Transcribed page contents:
• • • • •

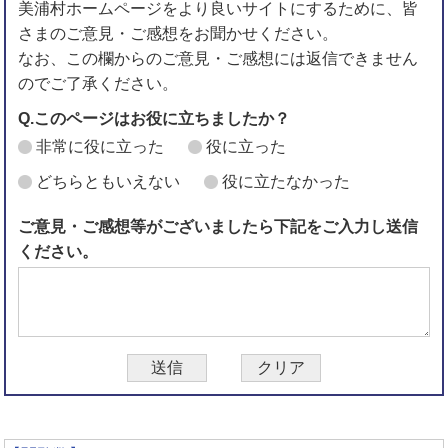
美浦村ホームページをより良いサイトにするために、皆
さまのご意見・ご感想をお聞かせください。
なお、この欄からのご意見・ご感想には返信できません
のでご了承ください。
Q.このページはお役に立ちましたか？
非常に役に立った
役に立った
どちらともいえない
役に立たなかった
ご意見・ご感想等がございましたら下記をご入力し送信
ください。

• • • • •

▸ **Work item**:
Looking at the records above, please output exactly the lines that run from the one holding "さまのご意見・ご感想をお聞かせください。" to the final line, and only those.

▸ **Solution to this problem**:
さまのご意見・ご感想をお聞かせください。
なお、この欄からのご意見・ご感想には返信できません
のでご了承ください。
Q.このページはお役に立ちましたか？
非常に役に立った
役に立った
どちらともいえない
役に立たなかった
ご意見・ご感想等がございましたら下記をご入力し送信
ください。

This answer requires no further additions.